What you need to do:
For this exercise, please find the lines in the entries that include the word "marc" and copy them.

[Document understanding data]
◇ ◇ ◇ ◇ ◇ ◇ ◇

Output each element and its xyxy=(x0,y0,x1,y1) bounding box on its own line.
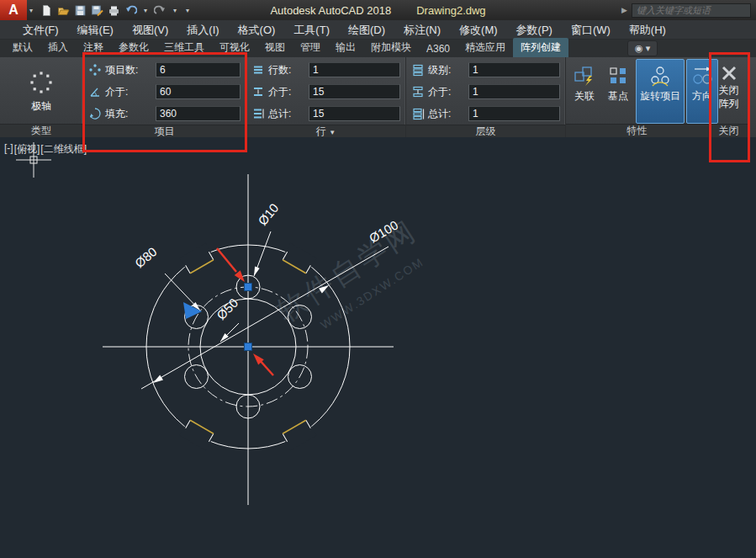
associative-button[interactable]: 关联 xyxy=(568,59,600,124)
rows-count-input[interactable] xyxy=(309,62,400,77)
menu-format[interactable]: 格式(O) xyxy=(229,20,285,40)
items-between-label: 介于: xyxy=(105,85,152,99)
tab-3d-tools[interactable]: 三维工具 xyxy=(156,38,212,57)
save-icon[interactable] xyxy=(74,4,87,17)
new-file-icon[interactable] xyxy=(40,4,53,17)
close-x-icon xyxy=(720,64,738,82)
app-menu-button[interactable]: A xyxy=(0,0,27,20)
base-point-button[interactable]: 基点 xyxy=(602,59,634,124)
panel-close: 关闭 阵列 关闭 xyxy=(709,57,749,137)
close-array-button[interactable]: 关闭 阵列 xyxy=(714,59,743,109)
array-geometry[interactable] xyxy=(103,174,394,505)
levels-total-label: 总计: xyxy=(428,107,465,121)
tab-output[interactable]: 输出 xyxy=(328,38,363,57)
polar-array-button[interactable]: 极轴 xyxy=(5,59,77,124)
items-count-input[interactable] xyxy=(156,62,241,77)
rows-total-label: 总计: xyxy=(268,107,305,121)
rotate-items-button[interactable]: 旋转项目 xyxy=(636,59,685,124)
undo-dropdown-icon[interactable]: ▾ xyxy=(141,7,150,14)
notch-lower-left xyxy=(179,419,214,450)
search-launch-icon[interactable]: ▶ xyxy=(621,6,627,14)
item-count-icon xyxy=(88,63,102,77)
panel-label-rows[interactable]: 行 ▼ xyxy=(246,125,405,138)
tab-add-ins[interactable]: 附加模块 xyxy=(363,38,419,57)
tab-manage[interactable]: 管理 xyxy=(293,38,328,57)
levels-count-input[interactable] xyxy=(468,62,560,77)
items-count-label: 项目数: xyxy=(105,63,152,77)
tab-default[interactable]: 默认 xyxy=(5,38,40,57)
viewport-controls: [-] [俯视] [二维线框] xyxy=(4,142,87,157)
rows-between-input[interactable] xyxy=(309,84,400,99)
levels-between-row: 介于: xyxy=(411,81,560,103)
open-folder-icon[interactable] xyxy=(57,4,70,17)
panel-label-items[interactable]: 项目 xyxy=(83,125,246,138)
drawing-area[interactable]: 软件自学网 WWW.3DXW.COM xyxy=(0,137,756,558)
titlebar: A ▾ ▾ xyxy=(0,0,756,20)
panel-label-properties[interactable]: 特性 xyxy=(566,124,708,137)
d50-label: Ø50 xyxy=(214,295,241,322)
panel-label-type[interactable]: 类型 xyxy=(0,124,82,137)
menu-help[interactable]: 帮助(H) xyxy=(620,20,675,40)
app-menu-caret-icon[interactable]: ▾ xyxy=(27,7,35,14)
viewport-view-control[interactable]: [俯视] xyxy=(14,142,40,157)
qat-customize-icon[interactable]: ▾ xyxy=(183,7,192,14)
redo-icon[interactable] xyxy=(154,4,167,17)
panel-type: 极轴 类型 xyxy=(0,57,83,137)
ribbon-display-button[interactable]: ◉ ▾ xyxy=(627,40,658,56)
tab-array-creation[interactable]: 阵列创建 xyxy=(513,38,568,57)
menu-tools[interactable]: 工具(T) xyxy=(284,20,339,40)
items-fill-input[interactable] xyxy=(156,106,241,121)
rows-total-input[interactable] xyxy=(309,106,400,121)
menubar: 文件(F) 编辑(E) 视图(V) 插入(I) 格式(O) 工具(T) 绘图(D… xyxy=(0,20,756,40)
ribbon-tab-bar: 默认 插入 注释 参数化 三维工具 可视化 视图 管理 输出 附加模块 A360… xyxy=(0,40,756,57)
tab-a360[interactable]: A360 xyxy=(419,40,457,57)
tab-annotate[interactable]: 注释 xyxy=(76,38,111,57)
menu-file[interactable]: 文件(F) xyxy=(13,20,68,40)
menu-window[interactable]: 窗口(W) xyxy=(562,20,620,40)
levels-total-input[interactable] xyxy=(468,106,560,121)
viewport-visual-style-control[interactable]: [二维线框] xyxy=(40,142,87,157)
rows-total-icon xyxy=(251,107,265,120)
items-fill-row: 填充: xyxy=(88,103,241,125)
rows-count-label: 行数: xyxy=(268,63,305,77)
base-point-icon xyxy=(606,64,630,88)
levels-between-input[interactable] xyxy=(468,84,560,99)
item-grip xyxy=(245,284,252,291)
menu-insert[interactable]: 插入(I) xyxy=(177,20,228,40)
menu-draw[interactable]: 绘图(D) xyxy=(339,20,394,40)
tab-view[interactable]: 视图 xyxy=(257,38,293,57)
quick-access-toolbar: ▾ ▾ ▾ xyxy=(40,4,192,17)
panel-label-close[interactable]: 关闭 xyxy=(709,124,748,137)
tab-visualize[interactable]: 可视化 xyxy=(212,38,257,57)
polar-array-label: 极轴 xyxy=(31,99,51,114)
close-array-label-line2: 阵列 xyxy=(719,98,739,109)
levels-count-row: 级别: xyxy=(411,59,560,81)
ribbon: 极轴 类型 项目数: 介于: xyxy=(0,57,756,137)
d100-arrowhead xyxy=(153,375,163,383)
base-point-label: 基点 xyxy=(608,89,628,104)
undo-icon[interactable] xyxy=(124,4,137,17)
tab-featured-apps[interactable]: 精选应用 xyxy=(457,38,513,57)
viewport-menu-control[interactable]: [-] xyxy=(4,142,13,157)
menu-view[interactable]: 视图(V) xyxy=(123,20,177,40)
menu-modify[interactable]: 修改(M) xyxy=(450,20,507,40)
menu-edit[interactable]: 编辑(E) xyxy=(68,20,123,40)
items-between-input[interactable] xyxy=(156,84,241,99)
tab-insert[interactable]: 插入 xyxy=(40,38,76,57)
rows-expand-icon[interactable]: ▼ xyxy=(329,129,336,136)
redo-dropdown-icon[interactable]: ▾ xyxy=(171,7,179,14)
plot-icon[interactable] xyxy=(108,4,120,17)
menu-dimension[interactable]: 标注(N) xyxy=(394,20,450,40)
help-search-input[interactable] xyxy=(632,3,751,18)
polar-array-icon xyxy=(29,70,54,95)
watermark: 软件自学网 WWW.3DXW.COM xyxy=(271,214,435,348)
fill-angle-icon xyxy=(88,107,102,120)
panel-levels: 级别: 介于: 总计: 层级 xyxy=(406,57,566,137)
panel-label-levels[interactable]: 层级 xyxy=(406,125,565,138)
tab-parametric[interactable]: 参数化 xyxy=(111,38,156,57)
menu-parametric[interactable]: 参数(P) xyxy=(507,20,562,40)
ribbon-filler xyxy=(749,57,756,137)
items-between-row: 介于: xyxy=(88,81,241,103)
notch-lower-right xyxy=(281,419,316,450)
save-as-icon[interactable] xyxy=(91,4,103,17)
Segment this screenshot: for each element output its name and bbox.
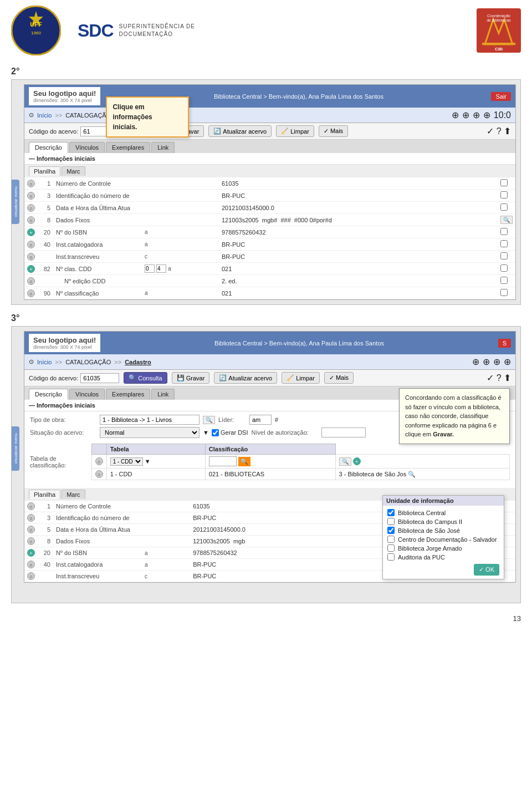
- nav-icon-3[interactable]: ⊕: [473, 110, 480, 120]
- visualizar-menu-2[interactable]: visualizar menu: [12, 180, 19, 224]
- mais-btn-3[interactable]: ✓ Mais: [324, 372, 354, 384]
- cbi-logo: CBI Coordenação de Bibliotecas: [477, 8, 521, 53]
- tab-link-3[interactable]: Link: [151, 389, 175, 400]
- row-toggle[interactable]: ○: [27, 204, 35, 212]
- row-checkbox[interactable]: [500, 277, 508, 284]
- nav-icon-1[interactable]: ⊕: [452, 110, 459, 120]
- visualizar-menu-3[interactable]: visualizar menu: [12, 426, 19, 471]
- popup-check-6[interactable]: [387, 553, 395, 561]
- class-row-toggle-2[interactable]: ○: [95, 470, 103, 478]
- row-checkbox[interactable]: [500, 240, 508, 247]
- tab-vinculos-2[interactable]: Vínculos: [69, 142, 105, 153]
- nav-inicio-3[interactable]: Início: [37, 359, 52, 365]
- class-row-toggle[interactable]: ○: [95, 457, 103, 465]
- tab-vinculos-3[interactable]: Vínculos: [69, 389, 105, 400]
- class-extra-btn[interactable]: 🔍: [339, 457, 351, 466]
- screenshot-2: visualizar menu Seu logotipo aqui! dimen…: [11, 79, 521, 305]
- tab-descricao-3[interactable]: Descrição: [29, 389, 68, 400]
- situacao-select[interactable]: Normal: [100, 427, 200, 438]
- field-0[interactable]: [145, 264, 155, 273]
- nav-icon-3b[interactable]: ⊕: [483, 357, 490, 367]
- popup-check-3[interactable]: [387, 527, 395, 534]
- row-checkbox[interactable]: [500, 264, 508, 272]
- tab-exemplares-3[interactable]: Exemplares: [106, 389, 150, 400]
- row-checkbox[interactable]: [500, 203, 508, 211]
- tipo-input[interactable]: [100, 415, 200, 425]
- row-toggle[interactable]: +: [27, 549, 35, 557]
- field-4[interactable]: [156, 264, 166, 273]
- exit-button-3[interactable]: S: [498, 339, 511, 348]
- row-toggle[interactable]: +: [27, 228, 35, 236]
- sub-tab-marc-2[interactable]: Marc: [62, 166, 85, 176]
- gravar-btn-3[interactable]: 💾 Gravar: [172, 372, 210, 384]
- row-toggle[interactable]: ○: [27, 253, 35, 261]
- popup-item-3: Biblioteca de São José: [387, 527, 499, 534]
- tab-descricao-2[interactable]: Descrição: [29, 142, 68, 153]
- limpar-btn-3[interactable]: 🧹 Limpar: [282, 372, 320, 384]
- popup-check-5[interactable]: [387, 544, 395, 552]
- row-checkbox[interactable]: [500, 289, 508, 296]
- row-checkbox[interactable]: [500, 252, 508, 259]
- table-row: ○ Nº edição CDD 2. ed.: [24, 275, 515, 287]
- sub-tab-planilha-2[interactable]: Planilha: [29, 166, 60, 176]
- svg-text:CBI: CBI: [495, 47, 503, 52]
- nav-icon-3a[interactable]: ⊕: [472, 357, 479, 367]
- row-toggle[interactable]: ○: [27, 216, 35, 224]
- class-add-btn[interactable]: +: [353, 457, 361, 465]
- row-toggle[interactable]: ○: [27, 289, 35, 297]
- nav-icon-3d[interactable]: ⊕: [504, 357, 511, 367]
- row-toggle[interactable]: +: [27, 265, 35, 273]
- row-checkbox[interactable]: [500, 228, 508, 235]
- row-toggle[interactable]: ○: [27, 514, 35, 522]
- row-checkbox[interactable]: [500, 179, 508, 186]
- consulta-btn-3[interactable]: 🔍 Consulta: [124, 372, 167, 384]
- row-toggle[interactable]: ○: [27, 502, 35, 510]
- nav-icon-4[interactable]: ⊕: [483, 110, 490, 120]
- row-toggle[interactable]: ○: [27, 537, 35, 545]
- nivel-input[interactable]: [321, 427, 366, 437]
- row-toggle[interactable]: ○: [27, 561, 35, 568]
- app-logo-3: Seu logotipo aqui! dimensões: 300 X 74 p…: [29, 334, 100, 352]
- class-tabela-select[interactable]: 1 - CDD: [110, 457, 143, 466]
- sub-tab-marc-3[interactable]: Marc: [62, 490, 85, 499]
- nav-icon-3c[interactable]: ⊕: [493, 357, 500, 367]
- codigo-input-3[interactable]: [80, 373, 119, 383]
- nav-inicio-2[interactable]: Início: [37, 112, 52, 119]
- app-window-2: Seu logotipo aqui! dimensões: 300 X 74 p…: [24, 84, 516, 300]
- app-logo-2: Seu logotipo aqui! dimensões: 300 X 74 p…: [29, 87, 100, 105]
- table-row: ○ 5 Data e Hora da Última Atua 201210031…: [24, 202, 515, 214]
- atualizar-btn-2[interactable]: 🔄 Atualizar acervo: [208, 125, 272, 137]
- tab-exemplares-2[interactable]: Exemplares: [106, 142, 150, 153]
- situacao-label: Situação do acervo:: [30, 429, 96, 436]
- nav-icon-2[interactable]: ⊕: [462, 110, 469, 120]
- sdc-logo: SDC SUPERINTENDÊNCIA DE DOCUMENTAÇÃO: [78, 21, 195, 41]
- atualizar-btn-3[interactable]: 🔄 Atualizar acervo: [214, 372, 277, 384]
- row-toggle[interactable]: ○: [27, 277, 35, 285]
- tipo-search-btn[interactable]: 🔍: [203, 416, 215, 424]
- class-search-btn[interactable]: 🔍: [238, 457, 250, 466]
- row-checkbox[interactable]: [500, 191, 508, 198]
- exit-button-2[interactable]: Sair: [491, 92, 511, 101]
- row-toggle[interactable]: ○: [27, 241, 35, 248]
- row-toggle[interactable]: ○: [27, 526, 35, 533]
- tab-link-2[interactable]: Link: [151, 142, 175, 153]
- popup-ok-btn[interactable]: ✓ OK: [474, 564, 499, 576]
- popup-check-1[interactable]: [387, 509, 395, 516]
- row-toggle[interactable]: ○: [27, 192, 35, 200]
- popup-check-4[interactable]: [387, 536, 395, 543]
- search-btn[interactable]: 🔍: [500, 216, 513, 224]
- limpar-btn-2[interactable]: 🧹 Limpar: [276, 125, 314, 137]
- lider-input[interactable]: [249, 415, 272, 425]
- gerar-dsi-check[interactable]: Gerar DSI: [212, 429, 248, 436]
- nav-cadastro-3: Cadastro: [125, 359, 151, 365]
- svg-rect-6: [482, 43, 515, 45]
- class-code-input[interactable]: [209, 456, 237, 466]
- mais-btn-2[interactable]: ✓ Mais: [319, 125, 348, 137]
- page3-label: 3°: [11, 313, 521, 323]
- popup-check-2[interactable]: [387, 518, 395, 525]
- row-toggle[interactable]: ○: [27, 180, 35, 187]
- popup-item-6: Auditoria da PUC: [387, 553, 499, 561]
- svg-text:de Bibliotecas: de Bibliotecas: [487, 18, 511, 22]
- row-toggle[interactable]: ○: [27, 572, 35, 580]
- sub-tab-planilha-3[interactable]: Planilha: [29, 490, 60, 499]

◇ ◇ ◇ ◇ ◇ ◇ ◇

Reply:
- sub-tab-marc-2[interactable]: Marc: [62, 166, 85, 176]
- sub-tab-marc-3[interactable]: Marc: [62, 490, 85, 499]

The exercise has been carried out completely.